In fact, OP has understood the naked truth about the transistor "amplifier"... that it is not an amplifier at all... on the contrary, it is an "attenuator". At this stage, OP does not need detailed explanations; he needs confirmation of his guesses.

It is considered the transistor is an active element used to build amplifiers... but IMHO this is not true. The transistor is not active but passive element; the only thing that it can do is to dissipate power. So, the transistor is not amplifying but attenuating element. It is just a "resistor" (non-linear, electrically controlled but still a resistor) that decreases the current.

The true amplification is impossible; so there are no real amplifiers. The so-called "amplification" is just an illusion, a clever trick... and the "amplifier" is just a "magic box" where we see higher output power... but this is not the amplified small input power. This is else's power... of the supply source.

In analog electronics, we implement such an "amplification" in the possibly most paradoxical, absurd and silly way - to obtain output power higher than the input one, we get a big power source and then throw away a part of it (from zero up to the whole power). In comparison, in energetics, they can not afford to do it.

I use this approach in classes with my students to clarify such vague definitions of amplifier as "electronic circuit that uses electric power from a power supply to increase the amplitude of a signal applied to its input terminals" (Wikipedia). For example, here is a seminar in 2004, in which we discussed the philosophy of the transistor "amplifier". Another Wikibooks story from 2008 describes how my students studied this phenomenon in the lab in order to reinvent the BJT current mirror.

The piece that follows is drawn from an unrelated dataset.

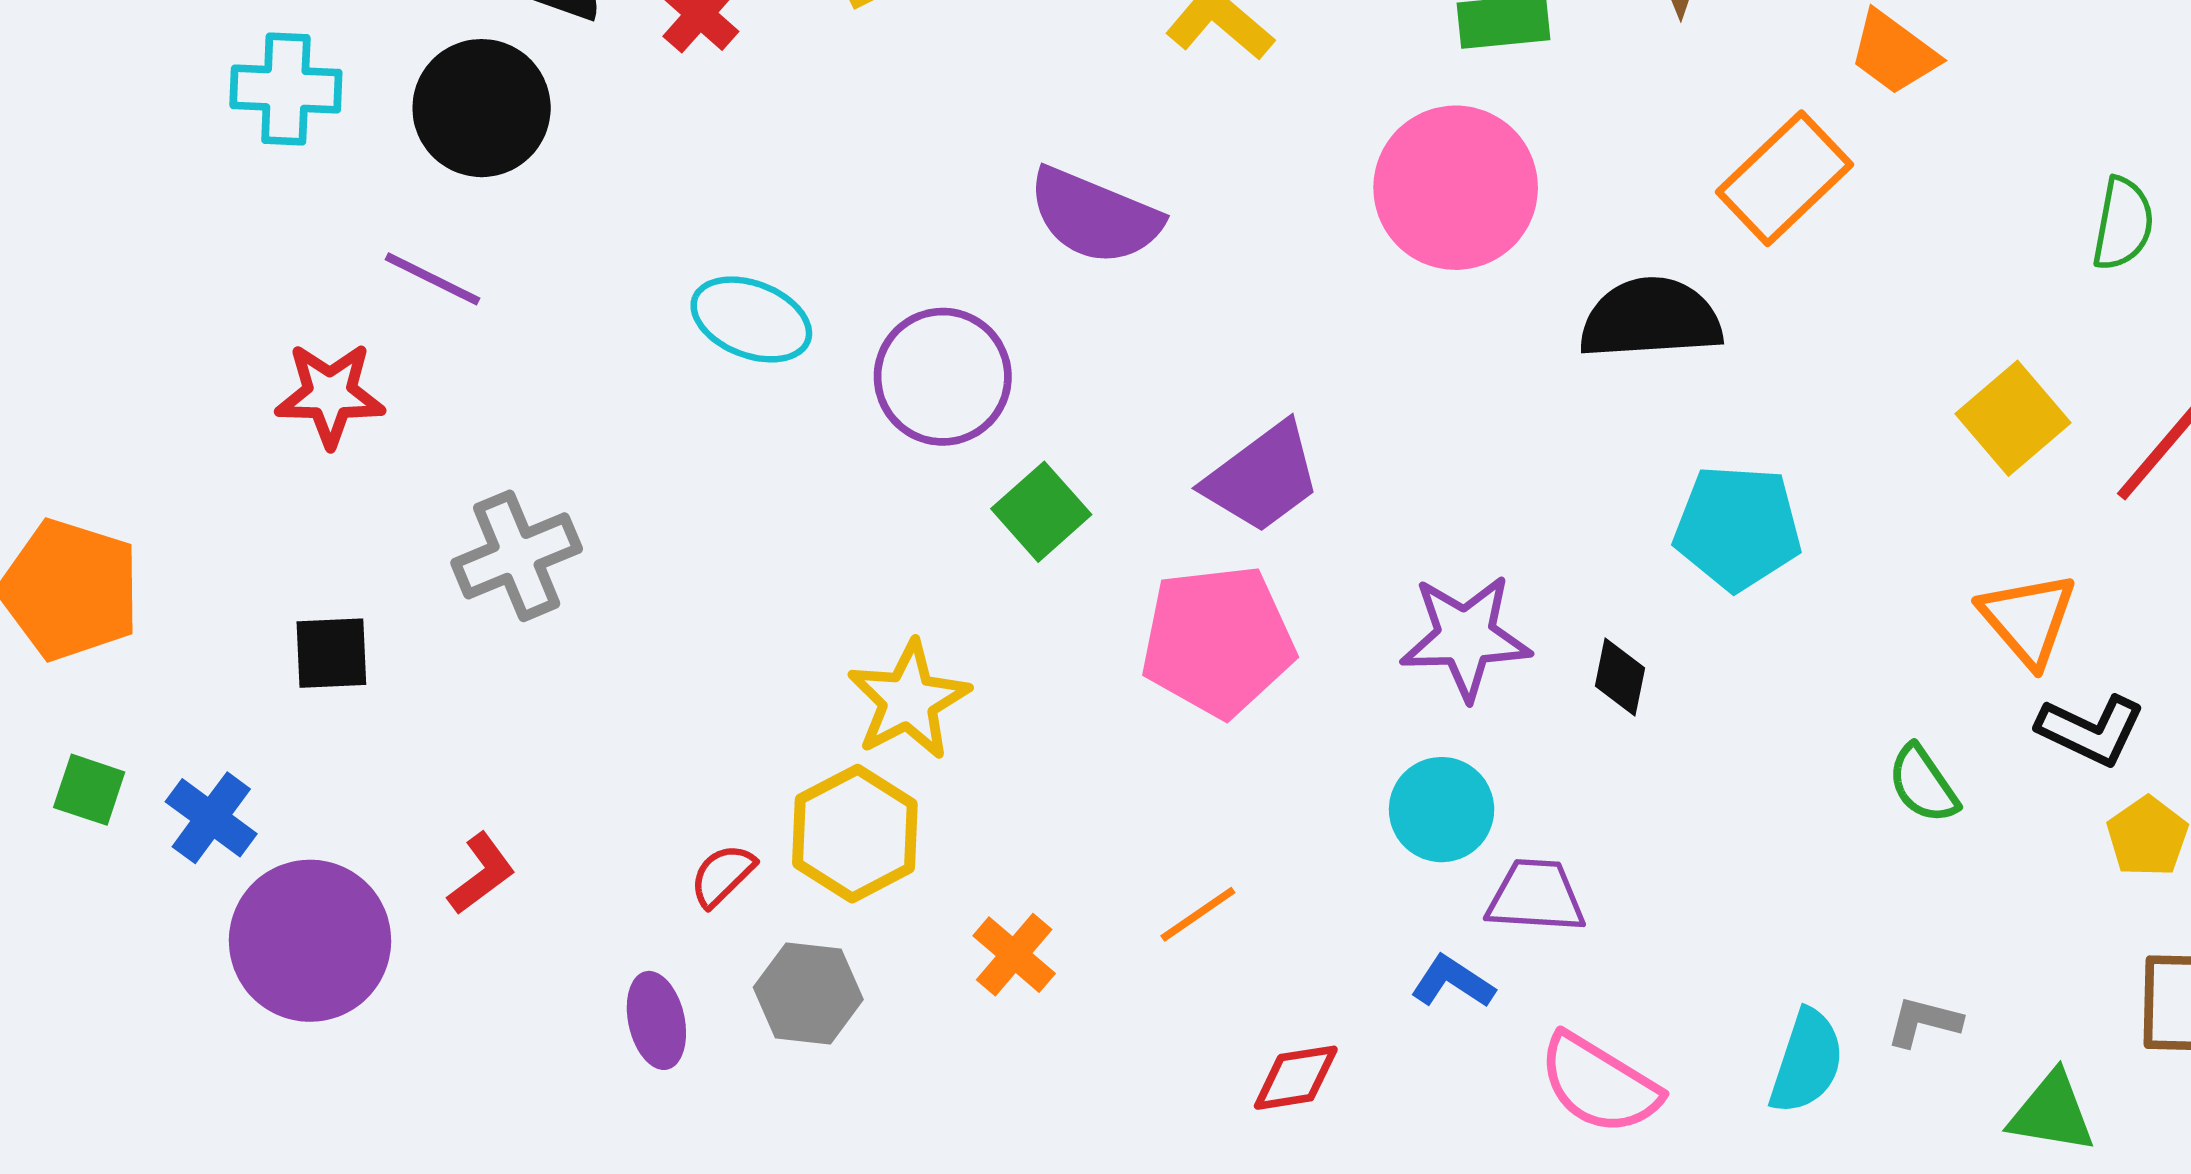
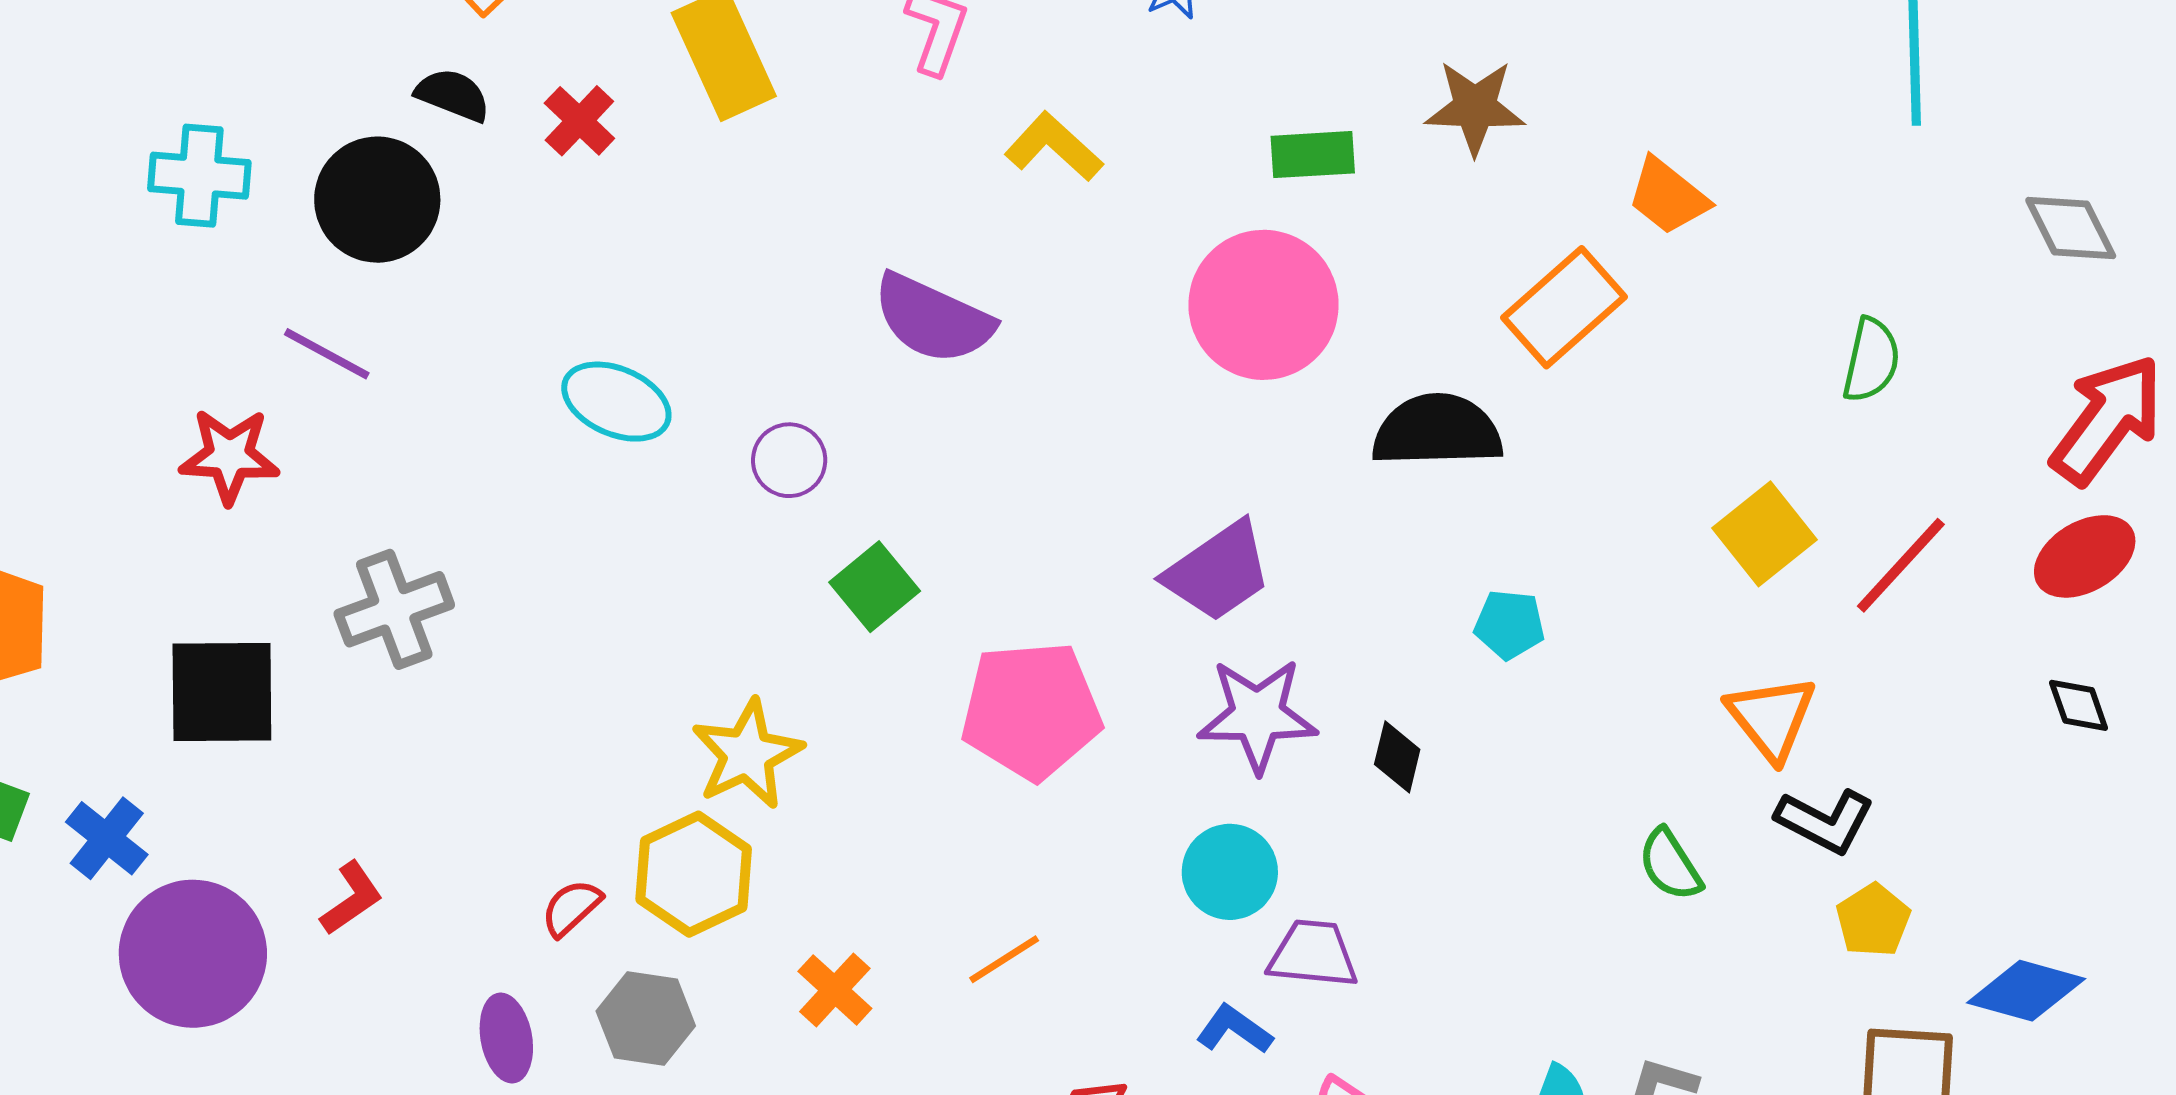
purple circle: (943, 377) -> (789, 460), size x0.6
purple trapezoid: (1262, 478) -> (1218, 572), moved
cyan pentagon: (1738, 528) -> (1509, 624), size x0.6
black square: (331, 653) -> (222, 692), size x1.6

In 2013, I asked a similar ResearchGate question which provoked a heated discussion. I hope it will be useful to you.

My comments

1. It is accepted that "amplifier" means "power amplifier". So the "voltage amplifier" and "current amplifier" must also be "power amplifiers".
2. It seems so ... although your question makes me think ... Obviously, the requirement for power amplification is important ... because when we have power we can convert it into whatever voltage or current we want ...
3. Wikipedia: "An amplifier is a circuit that has a power gain greater than one."
4. That is why I have said "the true amplification is impossible; so there are no real amplifiers" and "the so-called 'amplification' is just a trick"...
5. The "trick" explains how such a circuit "performs energy conversion" and what it actually does. It is a "silly trick" because the excess power is thrown out (in contrast to switching amplifiers)... but still all analog electronics is based on it. My goal is to explain the phenomenon by showing its manifestations around us in various sometimes fun and even comic situations... but not by sterile definitions... because this is the way we understand phenomena. "Explaining" through definitions leads to asking thousands of questions here... and we do the work of those who have not done well...
6. "Converter" is another term that is frequently used in analog electronics in such a figurative way. In many cases, we do not convert anything but only assume (change) one quantity as input and another as output. A typical example is the simple "voltage-to-current converter" where there are both voltage and current... and we change the voltage as input and take (measure) the current as output. But we can do the opposite, indeed, in a more sophisticated way - adjust the current equal to some (input) value by changing the voltage. As a result, we obtain a "current-to-voltage converter"...
7. So all these "converters" are not converters in the literal sense of the word ... Or, if we still want to call them "converters", we should clarify that they are something like "informational converters".
8. They are figuratively called "converters" but actually they do not convert anything... everything is the same...
9. Yes, we simply say it in that way maybe to save the long explanation. But the more important thing is to understand what is happening in this arrangement. I would explain it this way: A change in temperature leads to a change in resistance, which in turn leads to a change in current according to Ohm's law. In short, we can consider this arrangement as two cascaded "temperature-to-resistance" and "resistance-to-current" converters. Unfortunately, the latter is nonlinear; that is why, we prefer to use "resistance-to-voltage" converter (ie, we supply the thermistor with constant current).
10. Instead "converter", we can say "functional block" with an input and a related output. In this way, we will focus on the fact that some (output) electrical quantity depends on another (input) quantity. But I have nothing against the word "converter" if only we clarify what it is. By the way, I also use "voltage-to-voltage converter" = "voltage-to-current converter" + "current-to-voltage converter" (potentiometer, inverting amplifier...)